Bugün %13 işsizlik oranına sahip olan ülkede yapılan araştırmalar mortgage sahiplerinin %17’sinin yükümlülüklerini yerine getirmekte zorlandığını ortaya koymaktadır. Bütün bunlara rağmen, İrlanda resesyondan artık çıkabilmiştir. İkinci çeyreğe ait rakamlar ülke ekonomisinin %0.4 oranında büyüdüğünü işaret etmektedir. Bu veriler analizcilerin tahminlerinin neredeyse yarısı kadar olsa bile neticede ibre genişlemeyi göstermektedir. Hükümet 2013 yılı sonunda gerçekleşecek büyümenin %1.3 oranında olacağını tahmin etmektedir.

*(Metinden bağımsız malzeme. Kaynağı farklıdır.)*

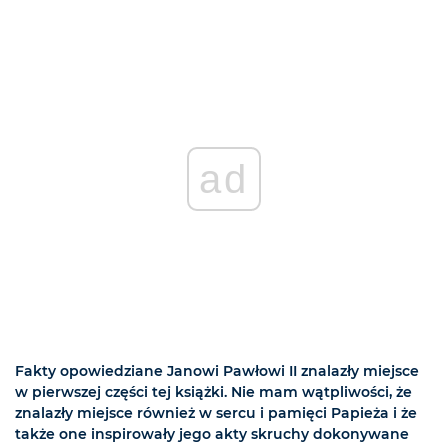
ad
Fakty opowiedziane Janowi Pawłowi II znalazły miejsce
w pierwszej części tej książki. Nie mam wątpliwości, że
znalazły miejsce również w sercu i pamięci Papieża i że
także one inspirowały jego akty skruchy dokonywane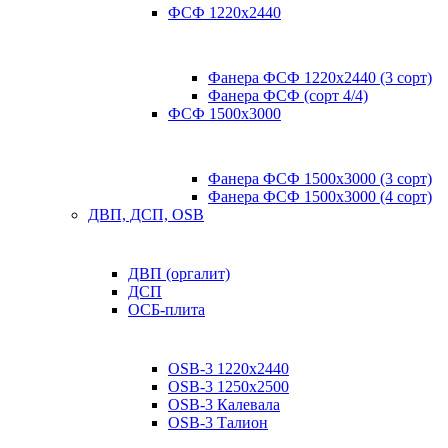
ФСФ 1220х2440
Фанера ФСФ 1220х2440 (3 сорт)
Фанера ФСФ (сорт 4/4)
ФСФ 1500х3000
Фанера ФСФ 1500х3000 (3 сорт)
Фанера ФСФ 1500х3000 (4 сорт)
ДВП, ДСП, OSB
ДВП (оргалит)
ДСП
ОСБ-плита
OSB-3 1220х2440
OSB-3 1250х2500
OSB-3 Калевала
OSB-3 Талион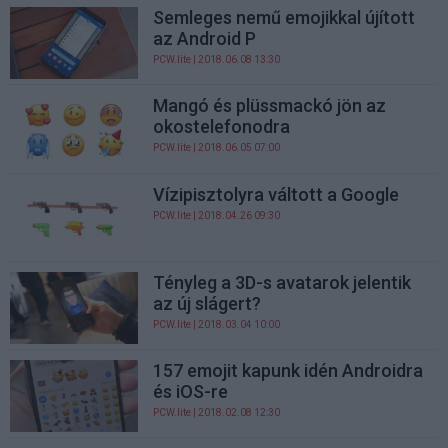
Semleges nemű emojikkal újított
az Android P
PCW.lite
| 2018.06.08 13:30
Mangó és plüssmackó jön az
okostelefonodra
PCW.lite
| 2018.06.05 07:00
Vízipisztolyra váltott a Google
PCW.lite
| 2018.04.26 09:30
Tényleg a 3D-s avatarok jelentik
az új slágert?
PCW.lite
| 2018.03.04 10:00
157 emojit kapunk idén Androidra
és iOS-re
PCW.lite
| 2018.02.08 12:30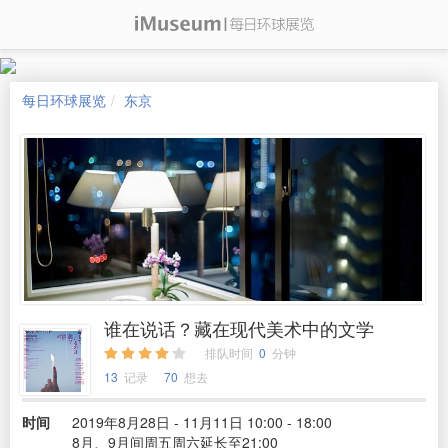
每日环球展览
东京
谁在说话？藏在现代美术中的文学
排队时间
0
分钟
13
记录
70
想去
时间
2019年8月28日 - 11月11日 10:00 - 18:00
8月、9月间周五周六延长至21:00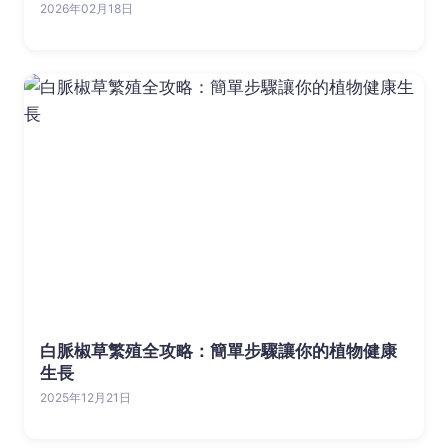
2026年02月18日
白脈椒草繁殖全攻略：簡單步驟讓你的植物健康
生長
2025年12月21日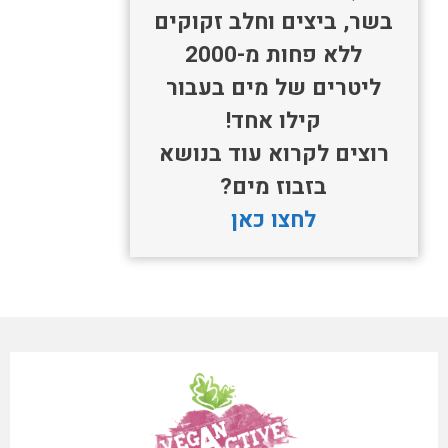
בשר, ביצים וחלב זקוקים
ללא פחות מ-2000
ליטרים של מים בעבור
קילו אחד!
רוצים לקרוא עוד בנושא
בזבוז מים?
לחצו כאן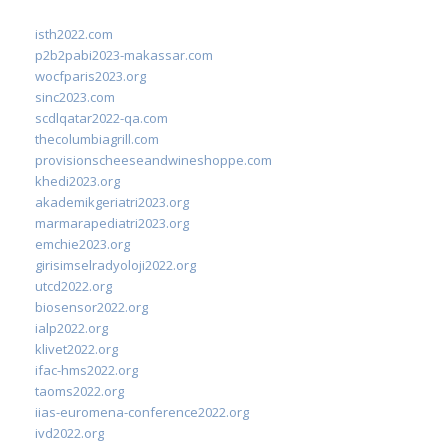
isth2022.com
p2b2pabi2023-makassar.com
wocfparis2023.org
sinc2023.com
scdlqatar2022-qa.com
thecolumbiagrill.com
provisionscheeseandwineshoppe.com
khedi2023.org
akademikgeriatri2023.org
marmarapediatri2023.org
emchie2023.org
girisimselradyoloji2022.org
utcd2022.org
biosensor2022.org
ialp2022.org
klivet2022.org
ifac-hms2022.org
taoms2022.org
iias-euromena-conference2022.org
ivd2022.org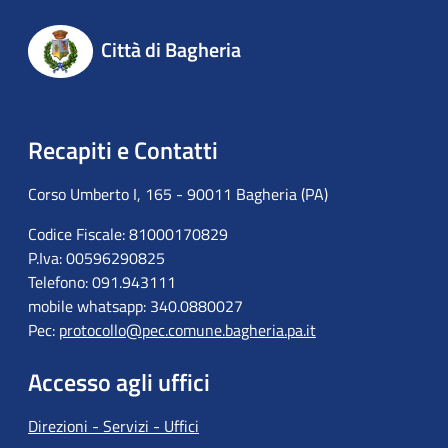
Città di Bagheria
Recapiti e Contatti
Corso Umberto I, 165 - 90011 Bagheria (PA)
Codice Fiscale: 81000170829
P.Iva: 00596290825
Telefono: 091.943111
mobile whatsapp: 340.0880027
Pec:
protocollo@pec.comune.bagheria.pa.it
Accesso agli uffici
Direzioni - Servizi - Uffici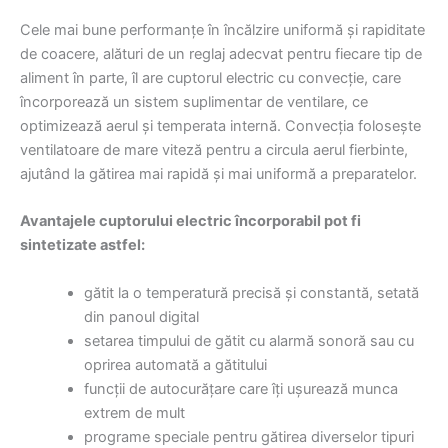
Cele mai bune performanțe în încălzire uniformă și rapiditate
de coacere, alături de un reglaj adecvat pentru fiecare tip de
aliment în parte, îl are cuptorul electric cu convecție, care
încorporează un sistem suplimentar de ventilare, ce
optimizează aerul și temperata internă. Convecția folosește
ventilatoare de mare viteză pentru a circula aerul fierbinte,
ajutând la gătirea mai rapidă și mai uniformă a preparatelor.
Avantajele cuptorului electric încorporabil pot fi
sintetizate astfel:
gătit la o temperatură precisă și constantă, setată
din panoul digital
setarea timpului de gătit cu alarmă sonoră sau cu
oprirea automată a gătitului
funcții de autocurățare care îți ușurează munca
extrem de mult
programe speciale pentru gătirea diverselor tipuri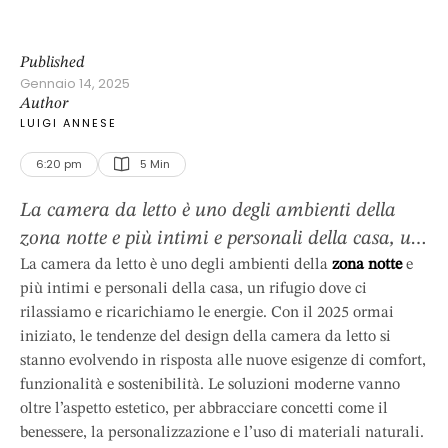
Published
Gennaio 14, 2025
Author
LUIGI ANNESE
6:20 pm
5
 Min
La camera da letto è uno degli ambienti della
zona notte e più intimi e personali della casa, un
rifugio dove ci rilassiamo e ricarichiamo le
La camera da letto è uno degli ambienti della
zona notte
e
più intimi e personali della casa, un rifugio dove ci
energie. Con il 2025 ormai iniziato, le tendenze
rilassiamo e ricarichiamo le energie. Con il 2025 ormai
del design della camera da letto si stanno
iniziato, le tendenze del design della camera da letto si
evolvendo in risposta alle nuove esigenze di
stanno evolvendo in risposta alle nuove esigenze di comfort,
comfort, funzionalità e sostenibilità. Le soluzioni
funzionalità e sostenibilità. Le soluzioni moderne vanno
…
oltre l’aspetto estetico, per abbracciare concetti come il
benessere, la personalizzazione e l’uso di materiali naturali.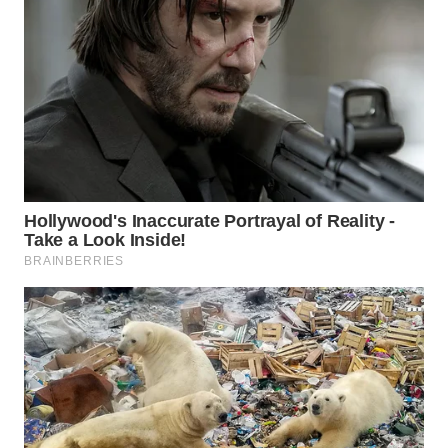
WN
SUMEDANG
WN
CIANJUR
WN
KEPULAUAN
SERIBU
WN
TANGERANG
WN
BINJAI
WN
CIREBON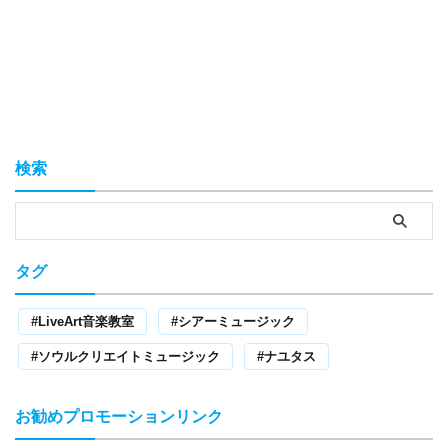
検索
タグ
LiveArt音楽教室
シアーミュージック
ソウルクリエイトミュージック
ナユタス
お勧めプロモーションリンク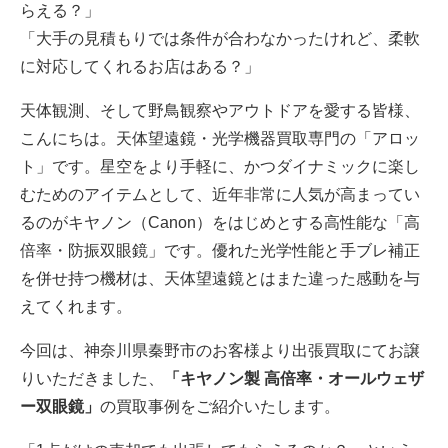
らえる？」
「大手の見積もりでは条件が合わなかったけれど、柔軟
に対応してくれるお店はある？」
天体観測、そして野鳥観察やアウトドアを愛する皆様、
こんにちは。天体望遠鏡・光学機器買取専門の「アロッ
ト」です。星空をより手軽に、かつダイナミックに楽し
むためのアイテムとして、近年非常に人気が高まってい
るのがキヤノン（Canon）をはじめとする高性能な「高
倍率・防振双眼鏡」です。優れた光学性能と手ブレ補正
を併せ持つ機材は、天体望遠鏡とはまた違った感動を与
えてくれます。
今回は、神奈川県秦野市のお客様より出張買取にてお譲
りいただきました、
「キヤノン製 高倍率・オールウェザ
ー双眼鏡」
の買取事例をご紹介いたします。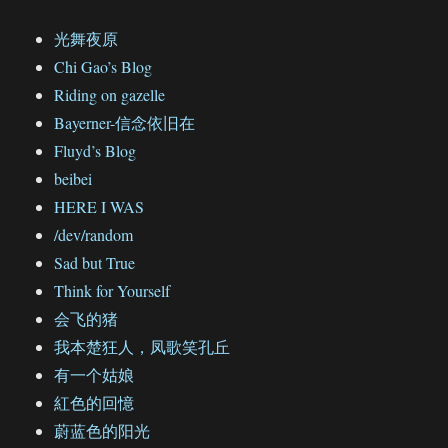
光舞夜原
Chi Gao’s Blog
Riding on gazelle
Bayerner-信念依旧在
Fluyd’s Blog
beibei
HERE I WAS
/dev/random
Sad but True
Think for Yourself
会飞的猪
我本楚狂人，凤歌笑孔丘
有一个姑娘
紅色的回憶
蔚蓝色的阳光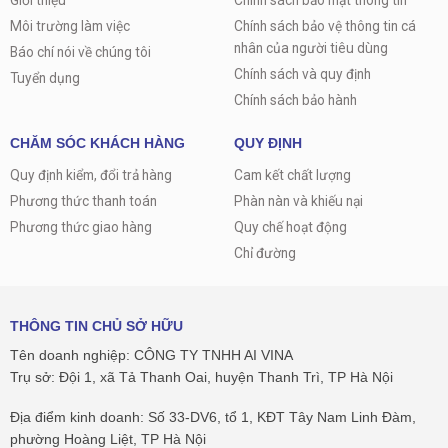
Môi trường làm việc
Chính sách bảo vệ thông tin cá
nhân của người tiêu dùng
Báo chí nói về chúng tôi
Chính sách và quy định
Tuyển dụng
Chính sách bảo hành
CHĂM SÓC KHÁCH HÀNG
QUY ĐỊNH
Quy định kiểm, đổi trả hàng
Cam kết chất lượng
Phương thức thanh toán
Phàn nàn và khiếu nại
Phương thức giao hàng
Quy chế hoạt động
Chỉ đường
THÔNG TIN CHỦ SỞ HỮU
Tên doanh nghiệp: CÔNG TY TNHH AI VINA
Trụ sở: Đội 1, xã Tả Thanh Oai, huyện Thanh Trì, TP Hà Nội
Địa điểm kinh doanh: Số 33-DV6, tổ 1, KĐT Tây Nam Linh Đàm,
phường Hoàng Liệt, TP Hà Nội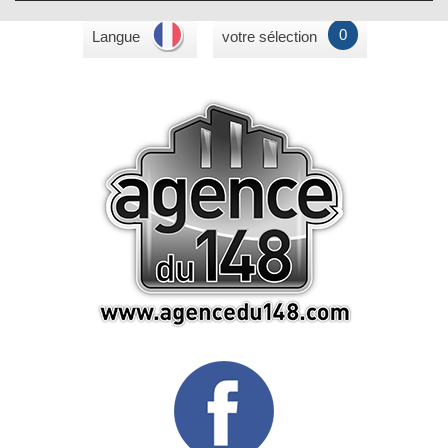
0
Langue
votre sélection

İkinci çeyrekte ihracat rakamları %4.3 oranında artış göstermiştir fakat tüketici harcamalarındaki belli belirsiz artış (%0.7) bu yöndeki zayıflığın sürdüğünü işaret etmektedir. Yerel pazar tüm ekonomilerin kilit noktasını teşkil etmektedir, ancak yüksek işsizlik oranı ve belirsizlik ortamı tüketicilerin paralarını harcama konusunda daha ihtiyatlı davranmalarına sebep olmaktadır.
Konut sektörünün dip yaptıktan sonra toparlanmaya başladığına dair işaretler bulunmaktadır, en azından Dublin’in bazı bölgelerinde. Konut sektörü endeksi geçen sene %4.5 düşüş göstermiştir ki bu rakam 2008 yılından bu yana görülen en yavaş gerilemeyi ifade etmektedir. Geçen sene içerisinde %12 oranına kadar artış yaşayan piyasa seneyi %17 geride noktalamıştı. Öte yandan, büyümenin tam gaz devam ettiği 1996 ve 2006 yılları içerisinde konut fiyatlarında haddinden fazla artış yaşanmış olduğu da unutulmamalıdır.